In a recent interview with Variety, Alejandro Monteverde, the writer and director of the highly acclaimed independent film “Sound of Freedom,” hinted at the possibility of a sequel that would delve deeper into the issue of child sex trafficking, this time focusing on Haiti.
Monteverde shared that there is considerable interest in exploring the subject more extensively, recognizing that the first film only scratched the surface. He indicated that discussions are underway about creating a sequel centered on the issue of child sex trafficking in Haiti.

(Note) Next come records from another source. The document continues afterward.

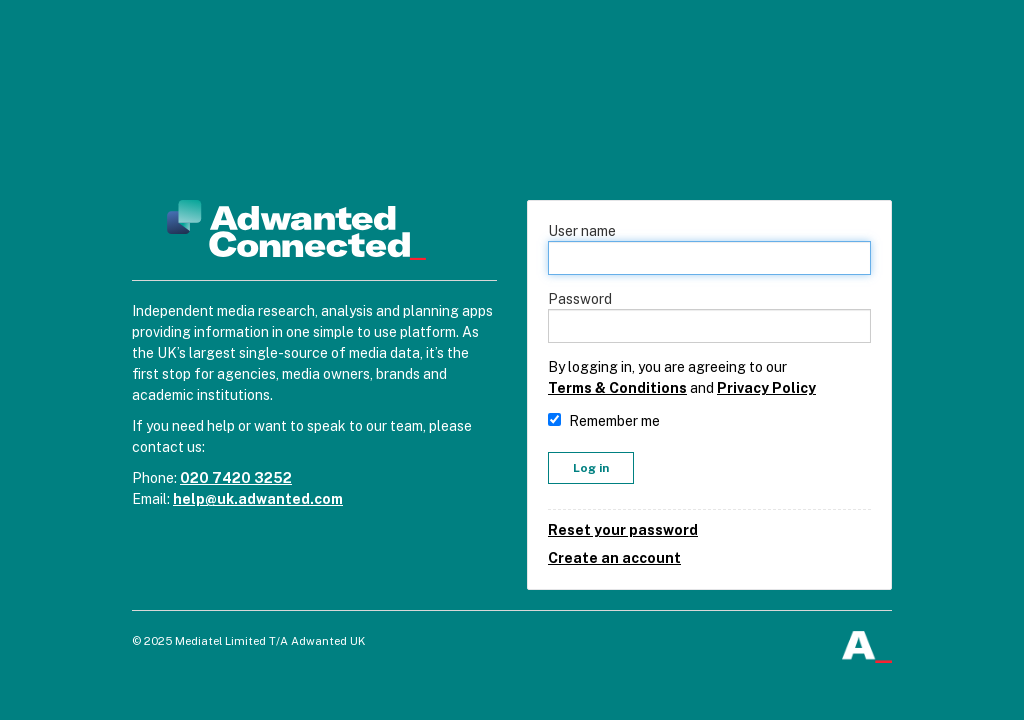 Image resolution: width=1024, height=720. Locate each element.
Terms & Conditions (617, 388)
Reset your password (623, 530)
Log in (591, 468)
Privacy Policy (766, 388)
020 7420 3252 (236, 478)
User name (582, 231)
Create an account (614, 558)
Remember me (614, 421)
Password (580, 299)
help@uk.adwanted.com (258, 499)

The original film, “Sound of Freedom,” became a major success, grossing over $173 million since its release in July, and telling the true story of Tim Ballard, a former government agent who founded Operation Underground Railroad to combat child sex trafficking in Colombia.
Despite its success, the film has faced skepticism from mainstream media and left-wing critics, with claims of it being a “conspiracy.” Monteverde, in response, debunked these misconceptions and criticized the mainstream media for sidelining the film’s real-life foundation, suspecting a deliberate avoidance of the film’s content.

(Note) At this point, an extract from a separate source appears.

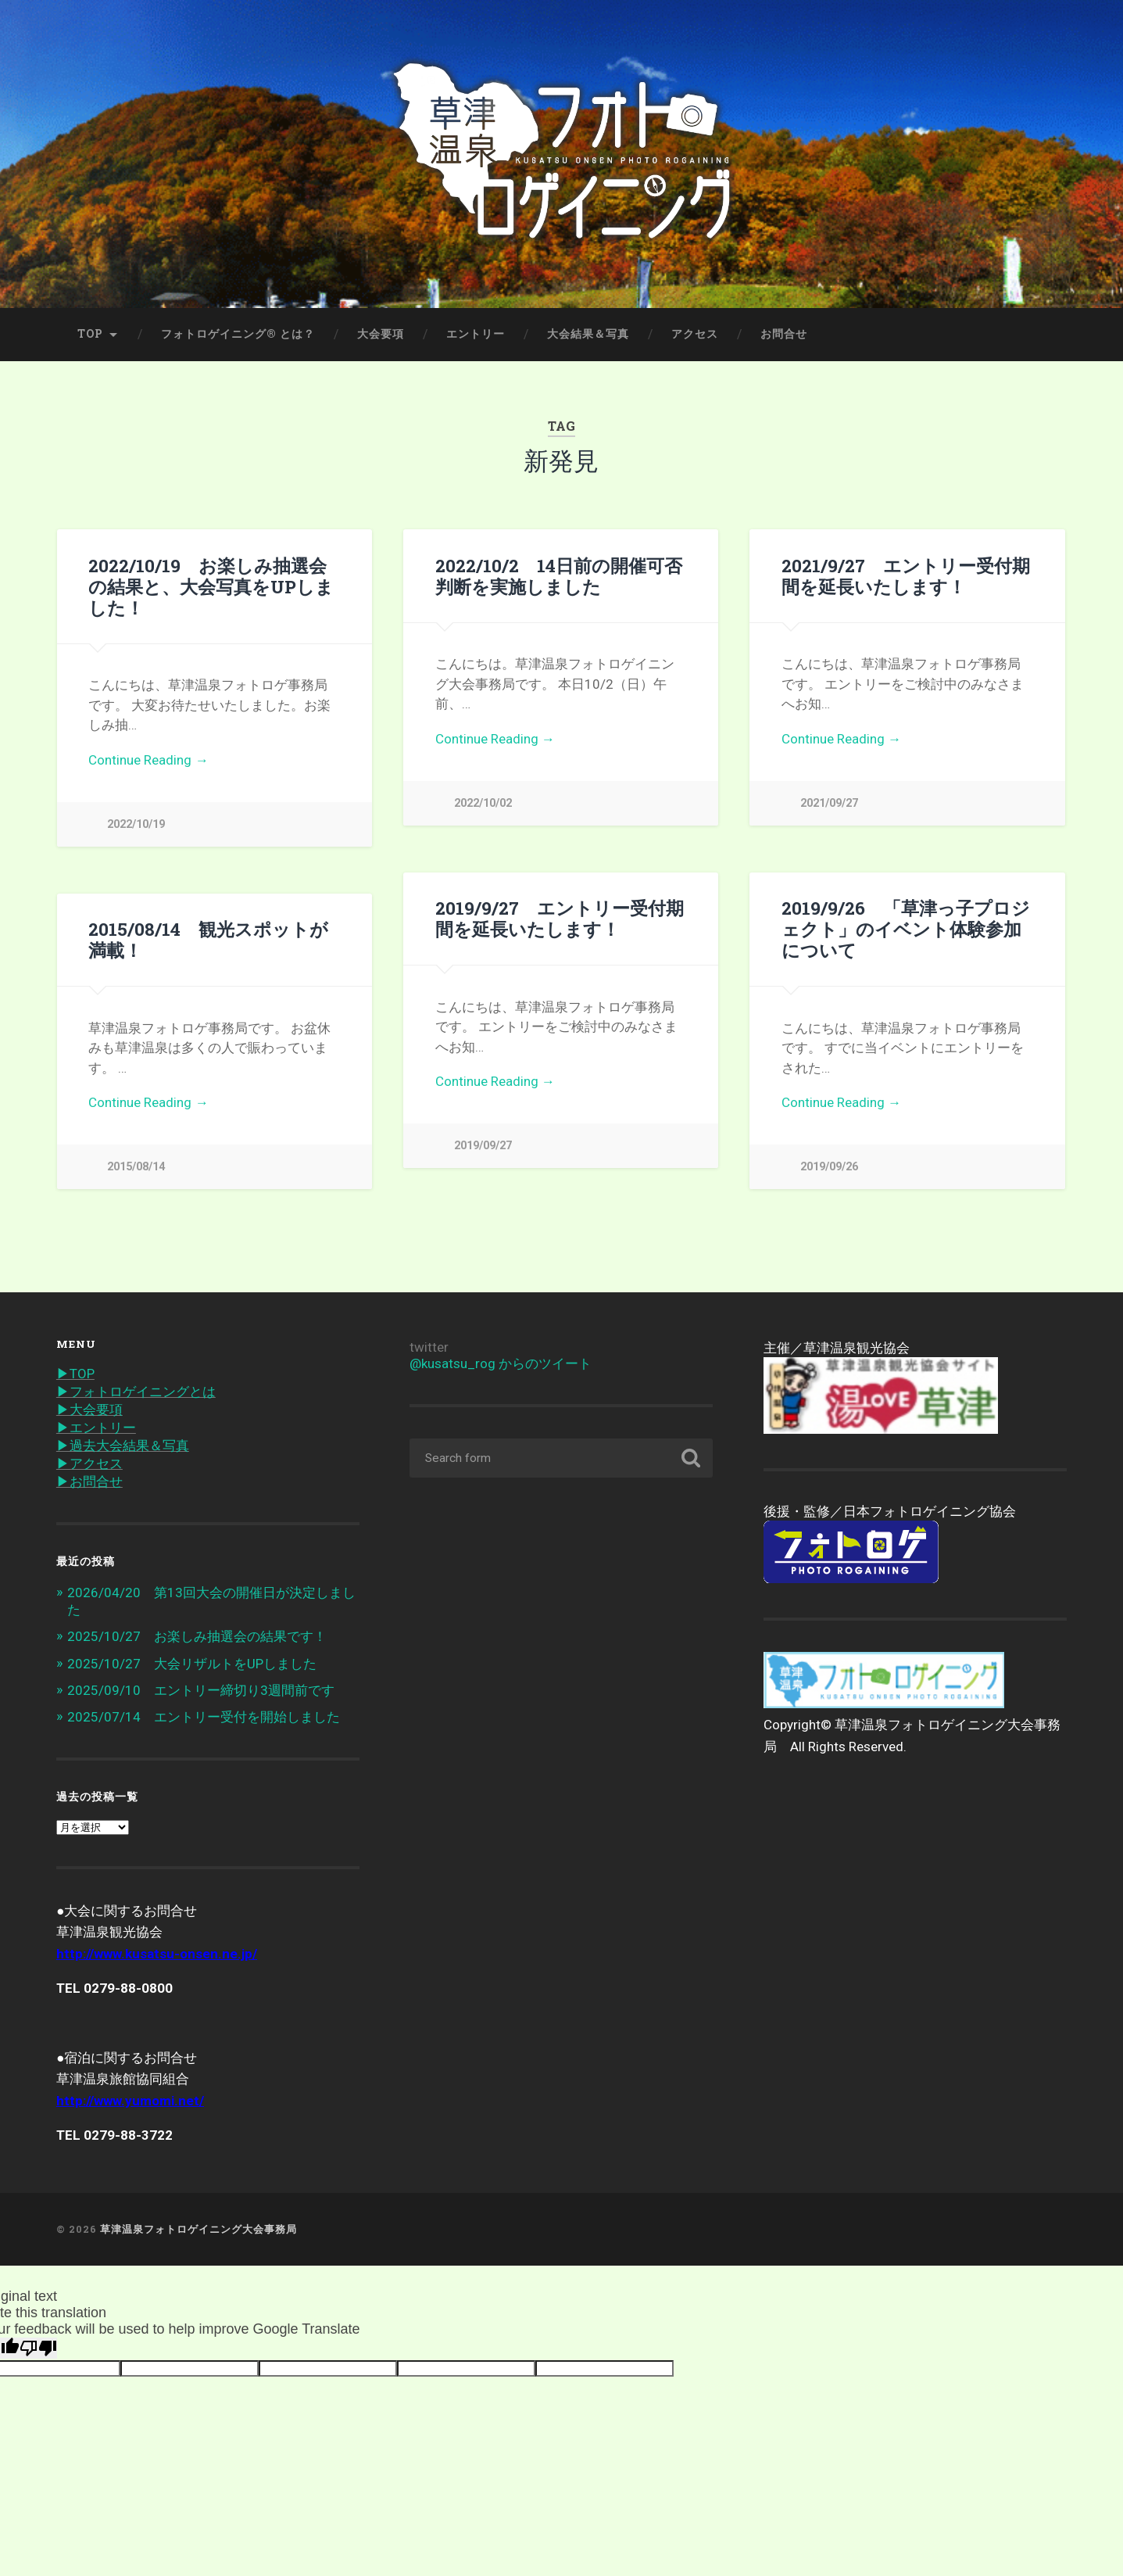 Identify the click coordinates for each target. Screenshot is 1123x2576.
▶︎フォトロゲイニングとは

The director revealed that his inspiration for the movie came after watching a news segment on child sex trafficking, which shook him deeply. Determined to address this critical issue, Monteverde initially drafted a fictional screenplay named “The Mogul.” However, upon meeting Tim Ballard and learning about his experiences as a former special agent, the direction of the film shifted towards Ballard’s real-life efforts against child sex trafficking.
Monteverde clarified that the film was completed before the emergence of QAnon conspiracy theories, underscoring that the intention was to spotlight the dire problem of human trafficking, especially involving children. The director expressed dismay over the negative press the film received, describing it as “heartbreaking.” He defended his collaboration with lead actor Jim Caviezel, who had personal connections to the film’s themes due to adopting children from China.
Regarding the possible sequel focused on Haiti, Monteverde explained that Tim Ballard’s work in Haiti was substantial but was not included in the original film due to its complexity. The director expressed a strong desire to highlight the origins and complexities of the child sex trafficking issue, underscoring the importance of tackling these critical subjects with an unflinching and compassionate perspective.